Kevin Stein
February 2006

 


Trilling Writes Her Brother Herman in America

                · Salzbergen, Germany, 14 January 1935


Dear brother, many say it could come to war again.
The days dawn black as coal and hot with fire
from throats of little brown men with hearts of tin.
You know from your newspapers how things conspire

to make days dawn black as coal and hot with fire.
Many here are sickly because of unhealthy weather.
You know from your newspapers how things conspire.
It freezes for a couple days and we get better,

though many here are sickly because of the weather.
We haven’t had winter, no pink cheeks or snow.
It freezes for a couple of days and we get better.
No one starves much any more.  Food grows under our toes.

We haven’t had a winter, no pink cheeks or snow.
Brother Gerhard says he eats enough but other things go bad.
No one starves much any more.  Food grows around our toes,
for we’ve spiced soup with old shoe leather.  Don’t gag.

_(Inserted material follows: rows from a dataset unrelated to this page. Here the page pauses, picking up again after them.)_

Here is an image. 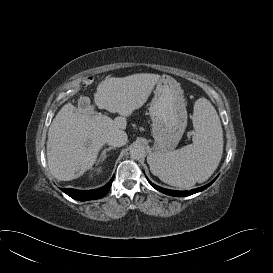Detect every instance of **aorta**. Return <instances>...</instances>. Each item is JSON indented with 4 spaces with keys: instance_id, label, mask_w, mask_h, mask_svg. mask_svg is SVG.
Listing matches in <instances>:
<instances>
[{
    "instance_id": "obj_1",
    "label": "aorta",
    "mask_w": 273,
    "mask_h": 273,
    "mask_svg": "<svg viewBox=\"0 0 273 273\" xmlns=\"http://www.w3.org/2000/svg\"><path fill=\"white\" fill-rule=\"evenodd\" d=\"M129 153L134 160H140L146 155L145 147L139 143L132 144Z\"/></svg>"
}]
</instances>
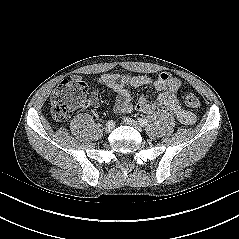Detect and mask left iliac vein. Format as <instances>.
<instances>
[{
	"mask_svg": "<svg viewBox=\"0 0 239 239\" xmlns=\"http://www.w3.org/2000/svg\"><path fill=\"white\" fill-rule=\"evenodd\" d=\"M123 122L127 125H130L132 127H134L135 129H137L138 131L142 130V126L135 120L129 118V117H124L123 118Z\"/></svg>",
	"mask_w": 239,
	"mask_h": 239,
	"instance_id": "4c4485c4",
	"label": "left iliac vein"
}]
</instances>
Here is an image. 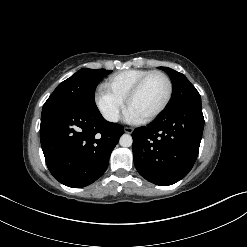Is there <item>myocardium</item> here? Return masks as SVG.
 I'll return each mask as SVG.
<instances>
[{"label": "myocardium", "instance_id": "1", "mask_svg": "<svg viewBox=\"0 0 247 247\" xmlns=\"http://www.w3.org/2000/svg\"><path fill=\"white\" fill-rule=\"evenodd\" d=\"M153 75H161L162 77L165 78L167 85H168V91H167V96L164 100V102L162 103V105L155 110L154 112H152L151 114H149L148 116L141 118L140 121L143 123H147L150 122L152 120H154L155 118H157L169 105L172 95H173V82L170 78V76L165 73L164 71L161 70H153L150 71L149 73H147L146 75H144L134 86L133 88L130 90V92L128 93L126 99H125V103H126V107L127 109H129L130 103L131 101L137 96V94L140 92V90L142 89L143 85L145 84V82Z\"/></svg>", "mask_w": 247, "mask_h": 247}]
</instances>
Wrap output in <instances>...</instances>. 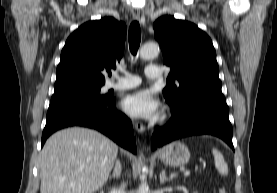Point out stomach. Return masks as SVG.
Here are the masks:
<instances>
[{
    "label": "stomach",
    "mask_w": 277,
    "mask_h": 193,
    "mask_svg": "<svg viewBox=\"0 0 277 193\" xmlns=\"http://www.w3.org/2000/svg\"><path fill=\"white\" fill-rule=\"evenodd\" d=\"M161 161L169 166H181L190 159L188 147L182 142L176 141L166 145L160 151Z\"/></svg>",
    "instance_id": "0dacf381"
}]
</instances>
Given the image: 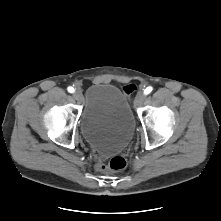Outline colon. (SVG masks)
<instances>
[{
	"label": "colon",
	"instance_id": "colon-1",
	"mask_svg": "<svg viewBox=\"0 0 221 221\" xmlns=\"http://www.w3.org/2000/svg\"><path fill=\"white\" fill-rule=\"evenodd\" d=\"M136 90V86L134 84L125 85L123 88L124 93L129 96ZM127 165V161L123 156H114L112 157L107 164L99 163L97 168L100 171H121L125 169Z\"/></svg>",
	"mask_w": 221,
	"mask_h": 221
}]
</instances>
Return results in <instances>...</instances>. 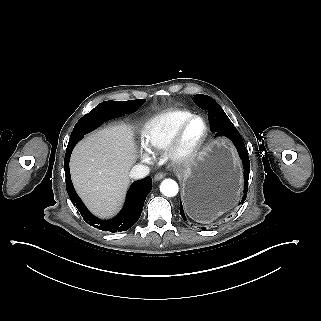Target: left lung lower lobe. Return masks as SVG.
<instances>
[{
    "label": "left lung lower lobe",
    "instance_id": "1",
    "mask_svg": "<svg viewBox=\"0 0 321 321\" xmlns=\"http://www.w3.org/2000/svg\"><path fill=\"white\" fill-rule=\"evenodd\" d=\"M207 111H208L209 123L211 125L212 132H215L216 136L223 135L228 137L230 140H232L243 162L244 195L241 202L239 203V204H242L245 201L247 196L248 179H249V173H250V162H249V157H248V153L246 151L244 142L241 138V135L239 134L237 129L234 127L233 123L229 120L228 116L225 114L222 108L209 107ZM180 213L182 218L186 221V217H185L181 202H180Z\"/></svg>",
    "mask_w": 321,
    "mask_h": 321
}]
</instances>
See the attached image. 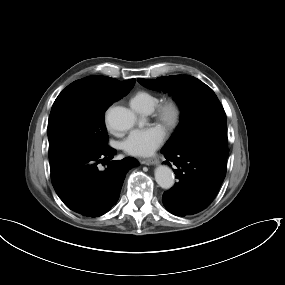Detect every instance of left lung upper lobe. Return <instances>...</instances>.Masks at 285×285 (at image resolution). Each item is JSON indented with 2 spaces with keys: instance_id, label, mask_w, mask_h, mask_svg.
Listing matches in <instances>:
<instances>
[{
  "instance_id": "left-lung-upper-lobe-1",
  "label": "left lung upper lobe",
  "mask_w": 285,
  "mask_h": 285,
  "mask_svg": "<svg viewBox=\"0 0 285 285\" xmlns=\"http://www.w3.org/2000/svg\"><path fill=\"white\" fill-rule=\"evenodd\" d=\"M137 80L149 89L168 92L181 108L180 125L162 149L177 151L203 143L227 147L226 114L209 86L189 75Z\"/></svg>"
}]
</instances>
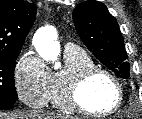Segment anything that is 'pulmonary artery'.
Here are the masks:
<instances>
[{
  "label": "pulmonary artery",
  "mask_w": 142,
  "mask_h": 119,
  "mask_svg": "<svg viewBox=\"0 0 142 119\" xmlns=\"http://www.w3.org/2000/svg\"><path fill=\"white\" fill-rule=\"evenodd\" d=\"M75 49H78L77 48V46L75 45V44H73V43H67L66 45H65V50L66 51H71V50H75Z\"/></svg>",
  "instance_id": "1"
}]
</instances>
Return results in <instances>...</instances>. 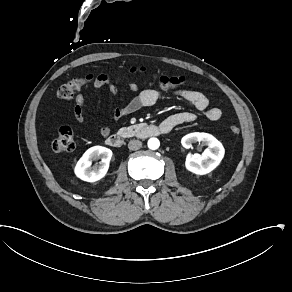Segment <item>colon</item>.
Returning a JSON list of instances; mask_svg holds the SVG:
<instances>
[{
  "label": "colon",
  "mask_w": 292,
  "mask_h": 292,
  "mask_svg": "<svg viewBox=\"0 0 292 292\" xmlns=\"http://www.w3.org/2000/svg\"><path fill=\"white\" fill-rule=\"evenodd\" d=\"M140 74H146L149 77L150 83L161 90L181 89L186 87L188 79L185 76L165 77L157 76L149 72L146 68L133 67L129 70L131 77H136ZM95 80L94 74H89L83 78L73 79L62 85L58 92L60 101L66 102L70 100L75 93L81 89L91 85ZM232 134L237 135L239 128L232 125L230 127ZM75 135L71 129L63 128L59 131L53 142V149L55 152L64 153L74 149Z\"/></svg>",
  "instance_id": "5ec220e1"
}]
</instances>
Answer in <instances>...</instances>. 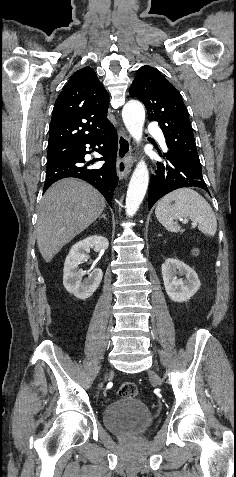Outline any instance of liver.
Returning a JSON list of instances; mask_svg holds the SVG:
<instances>
[{"instance_id":"liver-1","label":"liver","mask_w":236,"mask_h":477,"mask_svg":"<svg viewBox=\"0 0 236 477\" xmlns=\"http://www.w3.org/2000/svg\"><path fill=\"white\" fill-rule=\"evenodd\" d=\"M106 207L104 197L91 185L66 178L54 183L38 206L37 244L43 259L53 257L90 226Z\"/></svg>"}]
</instances>
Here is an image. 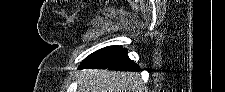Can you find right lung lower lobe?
Here are the masks:
<instances>
[{"mask_svg":"<svg viewBox=\"0 0 225 92\" xmlns=\"http://www.w3.org/2000/svg\"><path fill=\"white\" fill-rule=\"evenodd\" d=\"M85 68L141 71L139 66L129 59L126 49L122 48L90 63Z\"/></svg>","mask_w":225,"mask_h":92,"instance_id":"obj_1","label":"right lung lower lobe"}]
</instances>
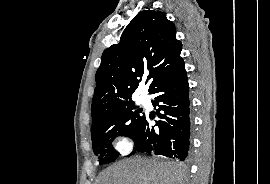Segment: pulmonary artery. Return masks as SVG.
Listing matches in <instances>:
<instances>
[{
  "mask_svg": "<svg viewBox=\"0 0 270 184\" xmlns=\"http://www.w3.org/2000/svg\"><path fill=\"white\" fill-rule=\"evenodd\" d=\"M142 101H144L145 99L144 98H141Z\"/></svg>",
  "mask_w": 270,
  "mask_h": 184,
  "instance_id": "e3ab8cb5",
  "label": "pulmonary artery"
}]
</instances>
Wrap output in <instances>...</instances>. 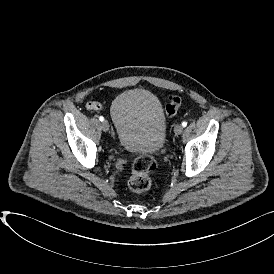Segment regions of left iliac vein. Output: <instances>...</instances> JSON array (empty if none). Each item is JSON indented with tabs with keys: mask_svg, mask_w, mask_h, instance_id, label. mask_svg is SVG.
Listing matches in <instances>:
<instances>
[{
	"mask_svg": "<svg viewBox=\"0 0 274 274\" xmlns=\"http://www.w3.org/2000/svg\"><path fill=\"white\" fill-rule=\"evenodd\" d=\"M183 132V126L181 124H177L175 127H174V133L176 135H180L181 133Z\"/></svg>",
	"mask_w": 274,
	"mask_h": 274,
	"instance_id": "4c4485c4",
	"label": "left iliac vein"
}]
</instances>
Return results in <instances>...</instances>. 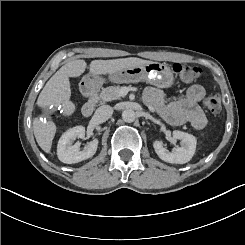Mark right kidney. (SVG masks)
<instances>
[{
  "mask_svg": "<svg viewBox=\"0 0 245 245\" xmlns=\"http://www.w3.org/2000/svg\"><path fill=\"white\" fill-rule=\"evenodd\" d=\"M85 136V128L83 126H75L65 131L57 145L58 159L67 164L80 162L94 155L97 149V141H91L80 148V144L72 145L73 140L83 138Z\"/></svg>",
  "mask_w": 245,
  "mask_h": 245,
  "instance_id": "right-kidney-1",
  "label": "right kidney"
}]
</instances>
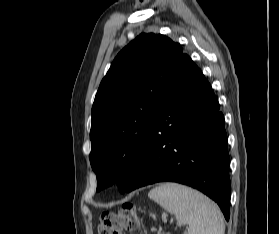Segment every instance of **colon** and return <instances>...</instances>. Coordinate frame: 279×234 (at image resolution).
Returning <instances> with one entry per match:
<instances>
[{
    "label": "colon",
    "instance_id": "5ec220e1",
    "mask_svg": "<svg viewBox=\"0 0 279 234\" xmlns=\"http://www.w3.org/2000/svg\"><path fill=\"white\" fill-rule=\"evenodd\" d=\"M139 214L132 203H125L117 212H103L100 219L99 234H122L137 228Z\"/></svg>",
    "mask_w": 279,
    "mask_h": 234
}]
</instances>
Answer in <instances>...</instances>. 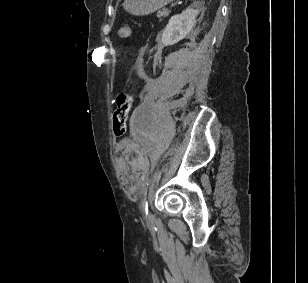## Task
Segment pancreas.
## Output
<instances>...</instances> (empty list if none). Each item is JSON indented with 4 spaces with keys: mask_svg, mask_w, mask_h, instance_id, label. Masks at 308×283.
I'll use <instances>...</instances> for the list:
<instances>
[{
    "mask_svg": "<svg viewBox=\"0 0 308 283\" xmlns=\"http://www.w3.org/2000/svg\"><path fill=\"white\" fill-rule=\"evenodd\" d=\"M169 15L168 10H161L158 12L157 17L161 20L163 17H167Z\"/></svg>",
    "mask_w": 308,
    "mask_h": 283,
    "instance_id": "1",
    "label": "pancreas"
}]
</instances>
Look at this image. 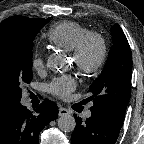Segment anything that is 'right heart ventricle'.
<instances>
[{"instance_id":"1","label":"right heart ventricle","mask_w":144,"mask_h":144,"mask_svg":"<svg viewBox=\"0 0 144 144\" xmlns=\"http://www.w3.org/2000/svg\"><path fill=\"white\" fill-rule=\"evenodd\" d=\"M89 30L77 22L64 21L52 26L46 37L51 45L72 52L80 38Z\"/></svg>"}]
</instances>
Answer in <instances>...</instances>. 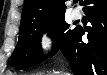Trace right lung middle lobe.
<instances>
[{"instance_id": "1", "label": "right lung middle lobe", "mask_w": 107, "mask_h": 75, "mask_svg": "<svg viewBox=\"0 0 107 75\" xmlns=\"http://www.w3.org/2000/svg\"><path fill=\"white\" fill-rule=\"evenodd\" d=\"M76 29H69L64 17L39 25L21 24L18 43L12 54V66L23 69L44 60L40 44L43 33L47 32L53 40L54 46L50 54L52 57L69 42Z\"/></svg>"}]
</instances>
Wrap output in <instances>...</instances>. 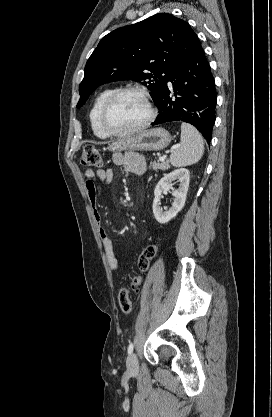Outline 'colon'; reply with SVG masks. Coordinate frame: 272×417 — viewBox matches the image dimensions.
<instances>
[{
  "label": "colon",
  "mask_w": 272,
  "mask_h": 417,
  "mask_svg": "<svg viewBox=\"0 0 272 417\" xmlns=\"http://www.w3.org/2000/svg\"><path fill=\"white\" fill-rule=\"evenodd\" d=\"M81 163L87 167H100L102 158L98 149L93 145H86L81 153ZM158 251L159 246L157 244H151L143 250L138 260V267L141 272L148 270L150 261L157 255ZM141 282L142 277L140 275L135 276L129 286L122 287L119 290L118 304L124 314L131 312V294L138 290Z\"/></svg>",
  "instance_id": "obj_1"
}]
</instances>
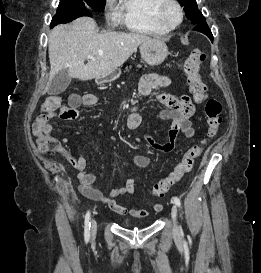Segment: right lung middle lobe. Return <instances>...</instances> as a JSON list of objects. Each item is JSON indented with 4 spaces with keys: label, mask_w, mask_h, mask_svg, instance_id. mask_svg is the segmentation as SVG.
<instances>
[{
    "label": "right lung middle lobe",
    "mask_w": 261,
    "mask_h": 273,
    "mask_svg": "<svg viewBox=\"0 0 261 273\" xmlns=\"http://www.w3.org/2000/svg\"><path fill=\"white\" fill-rule=\"evenodd\" d=\"M105 0H61L57 13L51 21V27L67 23L81 16H92L91 10L101 12Z\"/></svg>",
    "instance_id": "right-lung-middle-lobe-1"
}]
</instances>
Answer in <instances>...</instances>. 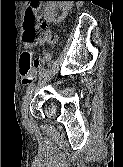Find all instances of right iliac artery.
Returning <instances> with one entry per match:
<instances>
[{"label":"right iliac artery","instance_id":"1","mask_svg":"<svg viewBox=\"0 0 123 167\" xmlns=\"http://www.w3.org/2000/svg\"><path fill=\"white\" fill-rule=\"evenodd\" d=\"M34 86H35V84H30L29 86H28V88H27V94H29L30 92H32L33 91V89H34Z\"/></svg>","mask_w":123,"mask_h":167}]
</instances>
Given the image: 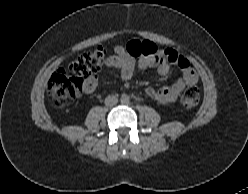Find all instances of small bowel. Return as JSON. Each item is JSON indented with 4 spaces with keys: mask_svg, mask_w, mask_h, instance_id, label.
<instances>
[{
    "mask_svg": "<svg viewBox=\"0 0 248 194\" xmlns=\"http://www.w3.org/2000/svg\"><path fill=\"white\" fill-rule=\"evenodd\" d=\"M166 54V51H159L155 55L141 56L136 60L134 56L128 52L127 47L118 45L114 48V53L106 59L105 65L119 69L122 78L126 80L132 78L136 68L146 69L153 65L157 67L156 73L158 76H166L170 71V67L166 62ZM175 65L182 71L181 77L175 83L169 87L158 90L152 87L146 89V93L158 103L164 105L173 104L186 86L195 85L198 81L195 70L183 57H181V60H177ZM97 85V77L87 78L83 83V92L92 94L96 90Z\"/></svg>",
    "mask_w": 248,
    "mask_h": 194,
    "instance_id": "1",
    "label": "small bowel"
}]
</instances>
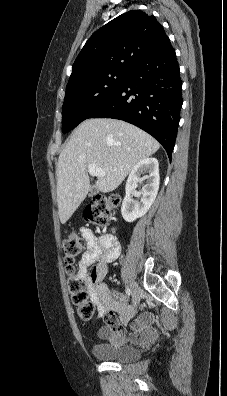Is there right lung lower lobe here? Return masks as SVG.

Brother Gerhard says he eats enough but other things go bad.
Elizabeth Gronefeld suffered cancer of the hand and died
just after dinner soup spiced with shoe leather.  Don’t gag.
In poverty she sickened so quick her finger fell off while she bathed.

Did I write how Elizabeth had cancer, oh yes, and died?
Her boys went down in the Great War.  Our daughters married drunks.
Elizabeth sickened so quick her finger fell off while she bathed.
I’d like to send you new year blessings, but my heart’s sunk.

All the good boys died in the war.  Our daughters married drunks
who limp, smoke too much, and curse the mustard gas.
I’d like to send you new year blessings, but my heart’s sunk.
If you were here, your sister Trilling would crawl to Sunday Mass.
                                                                                               
Our streets fester with old soldiers who curse the mustard gas.
My name in English, you say, is like a bird’s sappy song.
If you were here, I would kneel all through Sunday Mass.
“Trilling” is what birds do when they’re happy.

My name in English sounds like a bird’s sappy song.
You know from the newspapers how fire heats hearts of tin.
“Trilling” is what birds do when they’re happy.
Dear brother, many say it could come to war again.


 

From American Ghost Roses, University of Illinois Press, 2005.